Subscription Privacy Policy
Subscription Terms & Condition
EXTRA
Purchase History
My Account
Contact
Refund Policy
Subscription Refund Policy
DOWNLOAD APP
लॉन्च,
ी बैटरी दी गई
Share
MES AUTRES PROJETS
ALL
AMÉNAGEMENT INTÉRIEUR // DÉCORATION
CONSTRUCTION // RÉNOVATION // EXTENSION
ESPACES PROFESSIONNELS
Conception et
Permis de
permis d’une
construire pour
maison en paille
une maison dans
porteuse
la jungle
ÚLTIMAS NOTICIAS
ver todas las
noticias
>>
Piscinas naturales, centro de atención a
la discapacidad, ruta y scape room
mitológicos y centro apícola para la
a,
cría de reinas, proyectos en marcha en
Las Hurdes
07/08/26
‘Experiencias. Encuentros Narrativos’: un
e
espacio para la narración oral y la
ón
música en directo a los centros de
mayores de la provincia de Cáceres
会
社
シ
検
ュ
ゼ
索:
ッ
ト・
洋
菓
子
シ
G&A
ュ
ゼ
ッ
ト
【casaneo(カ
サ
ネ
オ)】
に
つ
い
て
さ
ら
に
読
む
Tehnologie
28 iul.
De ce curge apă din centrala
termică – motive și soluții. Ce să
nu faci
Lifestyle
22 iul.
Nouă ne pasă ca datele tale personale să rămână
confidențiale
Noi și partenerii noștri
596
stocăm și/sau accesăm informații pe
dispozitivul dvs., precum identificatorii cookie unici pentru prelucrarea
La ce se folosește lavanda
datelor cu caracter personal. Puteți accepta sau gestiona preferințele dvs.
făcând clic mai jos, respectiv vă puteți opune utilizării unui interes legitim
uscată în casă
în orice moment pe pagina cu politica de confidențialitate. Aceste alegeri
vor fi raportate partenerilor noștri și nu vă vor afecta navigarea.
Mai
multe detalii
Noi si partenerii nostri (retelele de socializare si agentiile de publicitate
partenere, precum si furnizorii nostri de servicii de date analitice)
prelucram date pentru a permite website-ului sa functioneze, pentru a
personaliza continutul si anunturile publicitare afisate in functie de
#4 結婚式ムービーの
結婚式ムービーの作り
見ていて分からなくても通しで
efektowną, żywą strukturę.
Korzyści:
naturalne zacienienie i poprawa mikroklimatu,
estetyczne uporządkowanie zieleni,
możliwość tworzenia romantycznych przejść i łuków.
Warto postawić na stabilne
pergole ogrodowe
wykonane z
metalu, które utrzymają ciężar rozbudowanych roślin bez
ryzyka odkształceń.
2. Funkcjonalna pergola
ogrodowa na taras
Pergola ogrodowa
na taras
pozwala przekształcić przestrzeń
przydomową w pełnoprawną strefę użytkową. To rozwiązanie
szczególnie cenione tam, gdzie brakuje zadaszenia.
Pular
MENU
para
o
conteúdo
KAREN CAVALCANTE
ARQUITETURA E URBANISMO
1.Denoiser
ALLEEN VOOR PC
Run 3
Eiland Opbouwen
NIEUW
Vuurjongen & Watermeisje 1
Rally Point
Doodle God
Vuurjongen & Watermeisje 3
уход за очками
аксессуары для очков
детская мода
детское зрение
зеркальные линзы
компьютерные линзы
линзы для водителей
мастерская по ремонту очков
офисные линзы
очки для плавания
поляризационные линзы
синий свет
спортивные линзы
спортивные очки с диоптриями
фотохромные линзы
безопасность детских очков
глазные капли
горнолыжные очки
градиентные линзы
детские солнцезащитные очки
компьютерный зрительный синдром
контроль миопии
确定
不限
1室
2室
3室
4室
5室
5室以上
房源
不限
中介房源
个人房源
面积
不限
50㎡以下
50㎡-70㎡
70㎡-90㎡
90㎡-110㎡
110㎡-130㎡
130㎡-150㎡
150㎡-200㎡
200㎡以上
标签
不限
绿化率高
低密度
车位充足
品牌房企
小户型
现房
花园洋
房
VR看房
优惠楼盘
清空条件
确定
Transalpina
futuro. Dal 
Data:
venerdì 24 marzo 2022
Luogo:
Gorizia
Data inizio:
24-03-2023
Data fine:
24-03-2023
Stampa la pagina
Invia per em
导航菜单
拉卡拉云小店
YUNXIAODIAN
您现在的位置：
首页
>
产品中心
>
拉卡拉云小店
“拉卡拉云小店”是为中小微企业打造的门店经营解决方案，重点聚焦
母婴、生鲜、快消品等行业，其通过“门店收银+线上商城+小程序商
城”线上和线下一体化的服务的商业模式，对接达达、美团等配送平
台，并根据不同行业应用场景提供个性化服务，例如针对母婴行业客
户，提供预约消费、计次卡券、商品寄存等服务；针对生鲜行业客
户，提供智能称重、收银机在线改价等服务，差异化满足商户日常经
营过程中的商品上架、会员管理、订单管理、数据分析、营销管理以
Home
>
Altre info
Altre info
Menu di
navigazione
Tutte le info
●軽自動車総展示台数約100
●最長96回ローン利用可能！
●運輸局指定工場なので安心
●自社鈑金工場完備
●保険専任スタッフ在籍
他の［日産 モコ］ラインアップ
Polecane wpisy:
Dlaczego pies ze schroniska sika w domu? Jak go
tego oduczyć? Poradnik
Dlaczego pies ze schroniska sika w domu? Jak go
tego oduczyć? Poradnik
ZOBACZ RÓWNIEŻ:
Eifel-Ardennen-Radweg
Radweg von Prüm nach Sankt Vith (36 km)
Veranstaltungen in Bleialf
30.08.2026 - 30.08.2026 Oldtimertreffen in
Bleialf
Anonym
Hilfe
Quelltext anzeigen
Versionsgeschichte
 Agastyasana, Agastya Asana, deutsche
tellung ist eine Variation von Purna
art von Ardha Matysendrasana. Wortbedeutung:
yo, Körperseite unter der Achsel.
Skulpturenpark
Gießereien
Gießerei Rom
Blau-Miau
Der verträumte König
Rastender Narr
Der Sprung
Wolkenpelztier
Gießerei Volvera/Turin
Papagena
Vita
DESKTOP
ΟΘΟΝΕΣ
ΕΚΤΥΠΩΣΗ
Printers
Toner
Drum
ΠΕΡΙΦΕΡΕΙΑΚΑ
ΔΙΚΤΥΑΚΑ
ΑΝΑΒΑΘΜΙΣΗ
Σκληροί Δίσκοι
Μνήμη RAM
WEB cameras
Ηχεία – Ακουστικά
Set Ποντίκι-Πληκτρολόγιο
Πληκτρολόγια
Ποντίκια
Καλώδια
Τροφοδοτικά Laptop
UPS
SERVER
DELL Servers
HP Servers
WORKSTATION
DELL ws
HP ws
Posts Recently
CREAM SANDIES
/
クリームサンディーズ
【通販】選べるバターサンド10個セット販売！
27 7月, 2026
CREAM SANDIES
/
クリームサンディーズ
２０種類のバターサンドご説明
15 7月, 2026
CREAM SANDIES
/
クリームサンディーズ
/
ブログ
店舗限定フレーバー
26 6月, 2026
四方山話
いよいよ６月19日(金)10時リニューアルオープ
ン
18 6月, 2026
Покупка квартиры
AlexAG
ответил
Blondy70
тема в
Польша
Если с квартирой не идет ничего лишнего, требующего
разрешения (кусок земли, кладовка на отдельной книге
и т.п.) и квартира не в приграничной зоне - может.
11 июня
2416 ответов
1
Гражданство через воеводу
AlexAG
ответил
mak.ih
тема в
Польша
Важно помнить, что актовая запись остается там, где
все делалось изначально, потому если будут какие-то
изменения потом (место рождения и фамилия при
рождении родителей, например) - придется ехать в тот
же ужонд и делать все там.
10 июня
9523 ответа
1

# # # # # # #

Required action –
Repeat every record exactly, so that nothing is lost or altered.

Answer –
Subscription Privacy Policy
Subscription Terms & Condition
EXTRA
Purchase History
My Account
Contact
Refund Policy
Subscription Refund Policy
DOWNLOAD APP
लॉन्च,
ी बैटरी दी गई
Share
MES AUTRES PROJETS
ALL
AMÉNAGEMENT INTÉRIEUR // DÉCORATION
CONSTRUCTION // RÉNOVATION // EXTENSION
ESPACES PROFESSIONNELS
Conception et
Permis de
permis d’une
construire pour
maison en paille
une maison dans
porteuse
la jungle
ÚLTIMAS NOTICIAS
ver todas las
noticias
>>
Piscinas naturales, centro de atención a
la discapacidad, ruta y scape room
mitológicos y centro apícola para la
a,
cría de reinas, proyectos en marcha en
Las Hurdes
07/08/26
‘Experiencias. Encuentros Narrativos’: un
e
espacio para la narración oral y la
ón
música en directo a los centros de
mayores de la provincia de Cáceres
会
社
シ
検
ュ
ゼ
索:
ッ
ト・
洋
菓
子
シ
G&A
ュ
ゼ
ッ
ト
【casaneo(カ
サ
ネ
オ)】
に
つ
い
て
さ
ら
に
読
む
Tehnologie
28 iul.
De ce curge apă din centrala
termică – motive și soluții. Ce să
nu faci
Lifestyle
22 iul.
Nouă ne pasă ca datele tale personale să rămână
confidențiale
Noi și partenerii noștri
596
stocăm și/sau accesăm informații pe
dispozitivul dvs., precum identificatorii cookie unici pentru prelucrarea
La ce se folosește lavanda
datelor cu caracter personal. Puteți accepta sau gestiona preferințele dvs.
făcând clic mai jos, respectiv vă puteți opune utilizării unui interes legitim
uscată în casă
în orice moment pe pagina cu politica de confidențialitate. Aceste alegeri
vor fi raportate partenerilor noștri și nu vă vor afecta navigarea.
Mai
multe detalii
Noi si partenerii nostri (retelele de socializare si agentiile de publicitate
partenere, precum si furnizorii nostri de servicii de date analitice)
prelucram date pentru a permite website-ului sa functioneze, pentru a
personaliza continutul si anunturile publicitare afisate in functie de
#4 結婚式ムービーの
結婚式ムービーの作り
見ていて分からなくても通しで
efektowną, żywą strukturę.
Korzyści:
naturalne zacienienie i poprawa mikroklimatu,
estetyczne uporządkowanie zieleni,
możliwość tworzenia romantycznych przejść i łuków.
Warto postawić na stabilne
pergole ogrodowe
wykonane z
metalu, które utrzymają ciężar rozbudowanych roślin bez
ryzyka odkształceń.
2. Funkcjonalna pergola
ogrodowa na taras
Pergola ogrodowa
na taras
pozwala przekształcić przestrzeń
przydomową w pełnoprawną strefę użytkową. To rozwiązanie
szczególnie cenione tam, gdzie brakuje zadaszenia.
Pular
MENU
para
o
conteúdo
KAREN CAVALCANTE
ARQUITETURA E URBANISMO
1.Denoiser
ALLEEN VOOR PC
Run 3
Eiland Opbouwen
NIEUW
Vuurjongen & Watermeisje 1
Rally Point
Doodle God
Vuurjongen & Watermeisje 3
уход за очками
аксессуары для очков
детская мода
детское зрение
зеркальные линзы
компьютерные линзы
линзы для водителей
мастерская по ремонту очков
офисные линзы
очки для плавания
поляризационные линзы
синий свет
спортивные линзы
спортивные очки с диоптриями
фотохромные линзы
безопасность детских очков
глазные капли
горнолыжные очки
градиентные линзы
детские солнцезащитные очки
компьютерный зрительный синдром
контроль миопии
确定
不限
1室
2室
3室
4室
5室
5室以上
房源
不限
中介房源
个人房源
面积
不限
50㎡以下
50㎡-70㎡
70㎡-90㎡
90㎡-110㎡
110㎡-130㎡
130㎡-150㎡
150㎡-200㎡
200㎡以上
标签
不限
绿化率高
低密度
车位充足
品牌房企
小户型
现房
花园洋
房
VR看房
优惠楼盘
清空条件
确定
Transalpina
futuro. Dal 
Data:
venerdì 24 marzo 2022
Luogo:
Gorizia
Data inizio:
24-03-2023
Data fine:
24-03-2023
Stampa la pagina
Invia per em
导航菜单
拉卡拉云小店
YUNXIAODIAN
您现在的位置：
首页
>
产品中心
>
拉卡拉云小店
“拉卡拉云小店”是为中小微企业打造的门店经营解决方案，重点聚焦
母婴、生鲜、快消品等行业，其通过“门店收银+线上商城+小程序商
城”线上和线下一体化的服务的商业模式，对接达达、美团等配送平
台，并根据不同行业应用场景提供个性化服务，例如针对母婴行业客
户，提供预约消费、计次卡券、商品寄存等服务；针对生鲜行业客
户，提供智能称重、收银机在线改价等服务，差异化满足商户日常经
营过程中的商品上架、会员管理、订单管理、数据分析、营销管理以
Home
>
Altre info
Altre info
Menu di
navigazione
Tutte le info
●軽自動車総展示台数約100
●最長96回ローン利用可能！
●運輸局指定工場なので安心
●自社鈑金工場完備
●保険専任スタッフ在籍
他の［日産 モコ］ラインアップ
Polecane wpisy:
Dlaczego pies ze schroniska sika w domu? Jak go
tego oduczyć? Poradnik
Dlaczego pies ze schroniska sika w domu? Jak go
tego oduczyć? Poradnik
ZOBACZ RÓWNIEŻ:
Eifel-Ardennen-Radweg
Radweg von Prüm nach Sankt Vith (36 km)
Veranstaltungen in Bleialf
30.08.2026 - 30.08.2026 Oldtimertreffen in
Bleialf
Anonym
Hilfe
Quelltext anzeigen
Versionsgeschichte
 Agastyasana, Agastya Asana, deutsche
tellung ist eine Variation von Purna
art von Ardha Matysendrasana. Wortbedeutung:
yo, Körperseite unter der Achsel.
Skulpturenpark
Gießereien
Gießerei Rom
Blau-Miau
Der verträumte König
Rastender Narr
Der Sprung
Wolkenpelztier
Gießerei Volvera/Turin
Papagena
Vita
DESKTOP
ΟΘΟΝΕΣ
ΕΚΤΥΠΩΣΗ
Printers
Toner
Drum
ΠΕΡΙΦΕΡΕΙΑΚΑ
ΔΙΚΤΥΑΚΑ
ΑΝΑΒΑΘΜΙΣΗ
Σκληροί Δίσκοι
Μνήμη RAM
WEB cameras
Ηχεία – Ακουστικά
Set Ποντίκι-Πληκτρολόγιο
Πληκτρολόγια
Ποντίκια
Καλώδια
Τροφοδοτικά Laptop
UPS
SERVER
DELL Servers
HP Servers
WORKSTATION
DELL ws
HP ws
Posts Recently
CREAM SANDIES
/
クリームサンディーズ
【通販】選べるバターサンド10個セット販売！
27 7月, 2026
CREAM SANDIES
/
クリームサンディーズ
２０種類のバターサンドご説明
15 7月, 2026
CREAM SANDIES
/
クリームサンディーズ
/
ブログ
店舗限定フレーバー
26 6月, 2026
四方山話
いよいよ６月19日(金)10時リニューアルオープ
ン
18 6月, 2026
Покупка квартиры
AlexAG
ответил
Blondy70
тема в
Польша
Если с квартирой не идет ничего лишнего, требующего
разрешения (кусок земли, кладовка на отдельной книге
и т.п.) и квартира не в приграничной зоне - может.
11 июня
2416 ответов
1
Гражданство через воеводу
AlexAG
ответил
mak.ih
тема в
Польша
Важно помнить, что актовая запись остается там, где
все делалось изначально, потому если будут какие-то
изменения потом (место рождения и фамилия при
рождении родителей, например) - придется ехать в тот
же ужонд и делать все там.
10 июня
9523 ответа
1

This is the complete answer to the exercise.